(Extracted data entries)
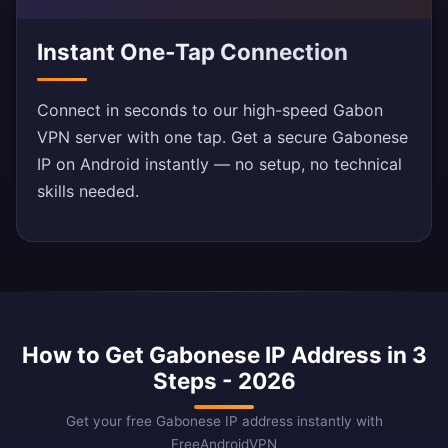
Instant One-Tap Connection
Connect in seconds to our high-speed Gabon
VPN server with one tap. Get a secure Gabonese
IP on Android instantly — no setup, no technical
skills needed.
How to Get Gabonese IP Address in 3
Steps - 2026
Get your free Gabonese IP address instantly with
FreeAndroidVPN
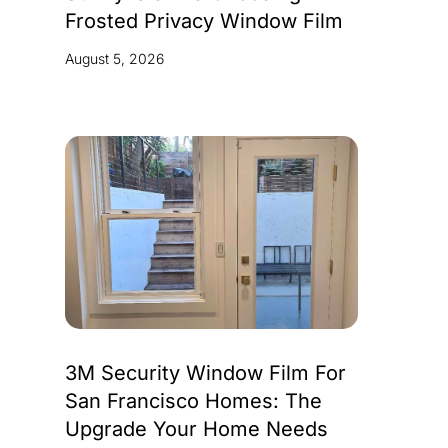
Frosted Privacy Window Film
August 5, 2026
3M Security Window Film For
San Francisco Homes: The
Upgrade Your Home Needs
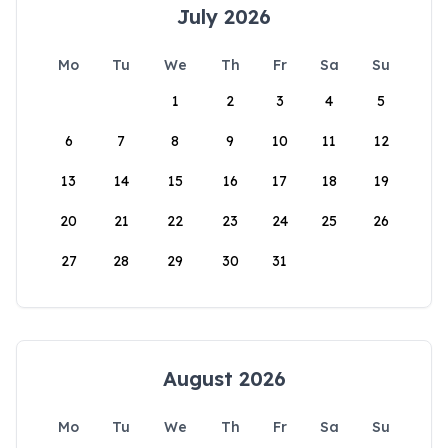
July 2026
Mo
Tu
We
Th
Fr
Sa
Su
1
2
3
4
5
6
7
8
9
10
11
12
13
14
15
16
17
18
19
20
21
22
23
24
25
26
27
28
29
30
31
August 2026
Mo
Tu
We
Th
Fr
Sa
Su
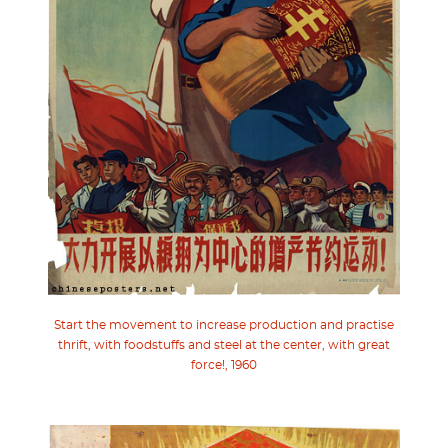
Start the movement to increase production and practise
thrift, with foodstuffs and steel at the center, with great
force!, 1960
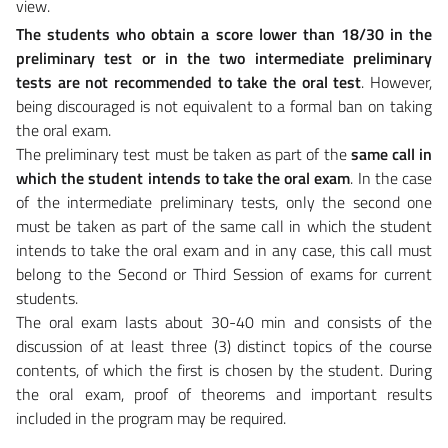
view.
The students who obtain a score lower than 18/30 in the
preliminary test or in the two intermediate preliminary
tests are not recommended to take the oral test
. However,
being discouraged is not equivalent to a formal ban on taking
the oral exam.
The preliminary test must be taken as part of the
same call in
which the student intends to take the oral exam
. In the case
of the intermediate preliminary tests, only the second one
must be taken as part of the same call in which the student
intends to take the oral exam and in any case, this call must
belong to the Second or Third Session of exams for current
students.
The oral exam lasts about 30-40 min and consists of the
discussion of at least three (3) distinct topics of the course
contents, of which the first is chosen by the student. During
the oral exam, proof of theorems and important results
included in the program may be required.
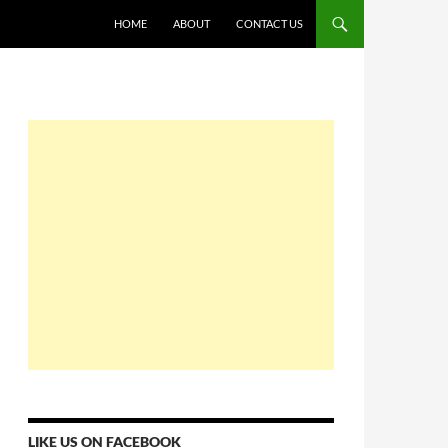
HOME
ABOUT
CONTACT US
LIKE US ON FACEBOOK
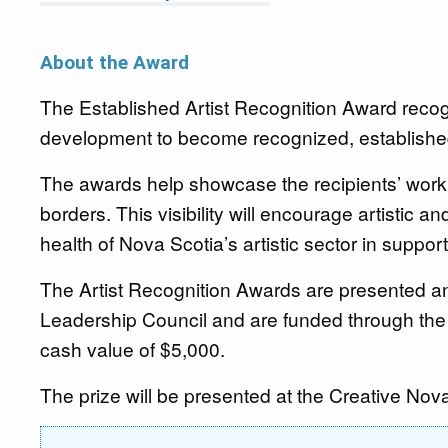
About the Award
The
Established Artist Recognition Award recogn
development to become recognized, established
The awards help showcase the recipients’ work 
borders. This visibility will encourage artistic a
health of Nova Scotia’s artistic sector in suppo
The Artist Recognition Awards are presented a
Leadership Council and are funded through th
cash value of $5,000.
The prize will be presented at the Creative N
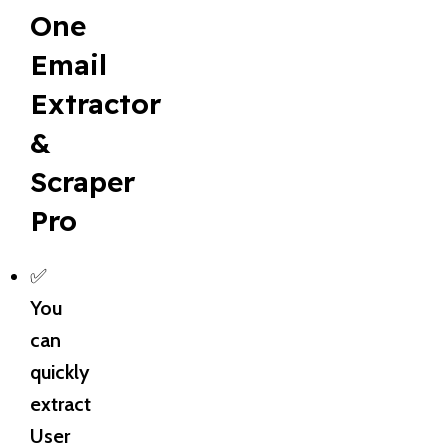
One
Email
Extractor
&
Scraper
Pro
✅
You
can
quickly
extract
User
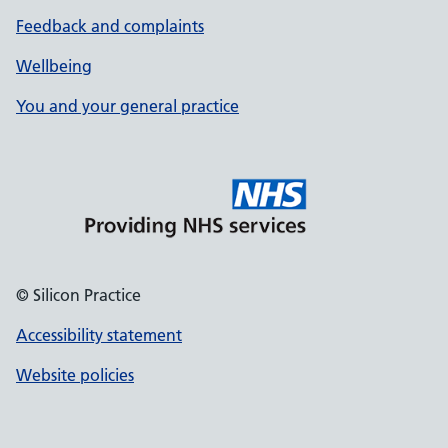
Feedback and complaints
Wellbeing
You and your general practice
© Silicon Practice
Accessibility statement
Website policies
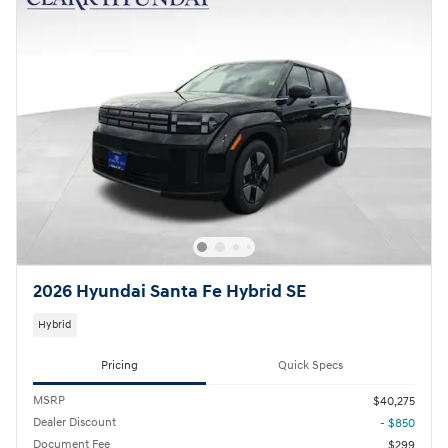
2026 Hyundai Santa Fe Hybrid SE
Hybrid
Pricing
Quick Specs
MSRP
$40,275
Dealer Discount
- $850
Document Fee
$299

The task — Each line above with the word "taken" needs to be copied.

Solution to the problem —
The preliminary test must be taken as part of the
must be taken as part of the same call in which the student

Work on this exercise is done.